O helicóptero que transportava uma noiva e caiu em Vinhedo (SP) no fim de semana não tinha autorização da Agência Nacional de Aviação Civil (Anac) para pousar no local do evento, um espaço com um castelo cenográfico em um bairro de chácaras no município. De acordo com o órgão, a empresa também não tinha licença para usar a aeronave em atividade remunerada.

A empresa envolvida na operação da aeronave não detinha autorização para realizar a atividade de táxi aéreo nem obteve autorização prévia, com antecedência mínima de 30 dias, para pousar no local do evento, que não é homologado para pousos, diz texto da agência.

A Anac informou também que abriu um processo administrativo contra a empresa que, além de eventual sanção administrativa, pode resultar em denúncia ao Ministério Público e à Polícia para que sejam tomadas medidas no âmbito criminal .

Em nota, o órgão federal explica que de acordo com o Regulamento Brasileiro de Homologação Aeronáutica (RBHA) nº 91, para manobras em que haja a possibilidade de pessoas (público) próximas à área não homologada ou não registrada, é necessário solicitar autorização da ANAC para o pouso eventual de helicóptero.

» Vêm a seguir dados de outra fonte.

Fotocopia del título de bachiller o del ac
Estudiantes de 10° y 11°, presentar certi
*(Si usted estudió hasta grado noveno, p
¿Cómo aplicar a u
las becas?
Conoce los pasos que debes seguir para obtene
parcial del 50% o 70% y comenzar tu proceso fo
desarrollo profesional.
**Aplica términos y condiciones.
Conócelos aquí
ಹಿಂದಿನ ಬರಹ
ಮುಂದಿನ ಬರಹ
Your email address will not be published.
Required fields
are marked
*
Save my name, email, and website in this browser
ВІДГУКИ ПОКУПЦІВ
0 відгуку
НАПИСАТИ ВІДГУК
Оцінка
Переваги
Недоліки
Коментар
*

Rui Garcia, proprietário da empresa dona do helicóptero, Alter Aviation, informou que possui licença para realizar voo fotográfico e afirmou que esse era o serviço prestado para o evento.

 

O pouso

Um drone percorreu o caminho feito pelo helicóptero que caiu com a noiva em Vinhedo (SP). As imagens mostram a proximidade com as torres do castelo cenográfico.

No local do evento, outros helicópteros já pousaram em outras épocas e com outras rotas, mas nunca houve acidente como o de sábado, segundo a reportagem da EPTV apurou no local. O drone registrou a vista aérea do espaço.

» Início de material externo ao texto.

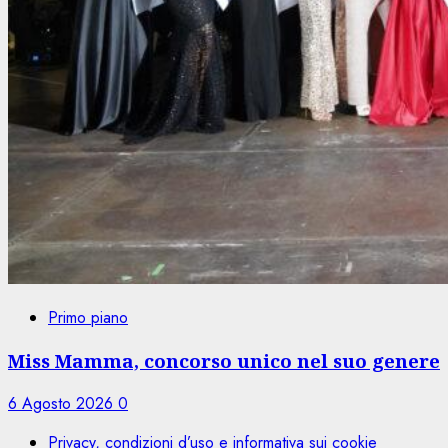
Primo piano
Miss Mamma, concorso unico nel suo genere
6 Agosto 2026
0
Privacy, condizioni d’uso e informativa sui cookie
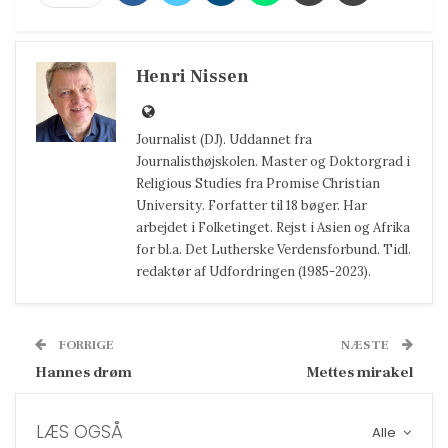
Henri Nissen
Journalist (DJ). Uddannet fra
Journalisthøjskolen. Master og Doktorgrad i
Religious Studies fra Promise Christian
University. Forfatter til 18 bøger. Har
arbejdet i Folketinget. Rejst i Asien og Afrika
for bl.a. Det Lutherske Verdensforbund. Tidl.
redaktør af Udfordringen (1985-2023).
FORRIGE
NÆSTE
Hannes drøm
Mettes mirakel
LÆS OGSÅ
Alle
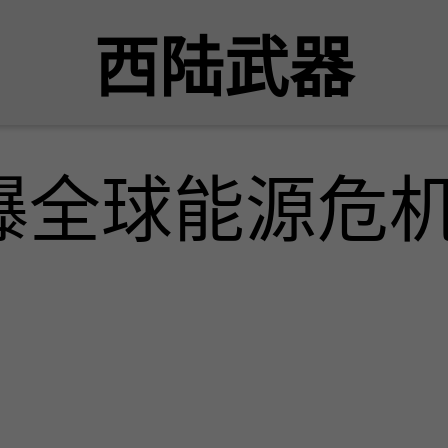
西陆武器
爆全球能源危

Nas imagens feitas por celular instantes antes do acidente é possível ver quando a cauda do helicóptero esbarra no mastro de uma bandeira do castelo e se quebra, fazendo com que o piloto perca o controle da direção.

 

O acidente

A noiva, o fotógrafo, um menino de 6 anos e o piloto, vítimas da queda do helicóptero em Vinhedo (SP), tiveram menos de 1 minuto para sair da aeronave antes da explosão, segundo mostra um vídeo do acidente que viralizou nas redes sociais.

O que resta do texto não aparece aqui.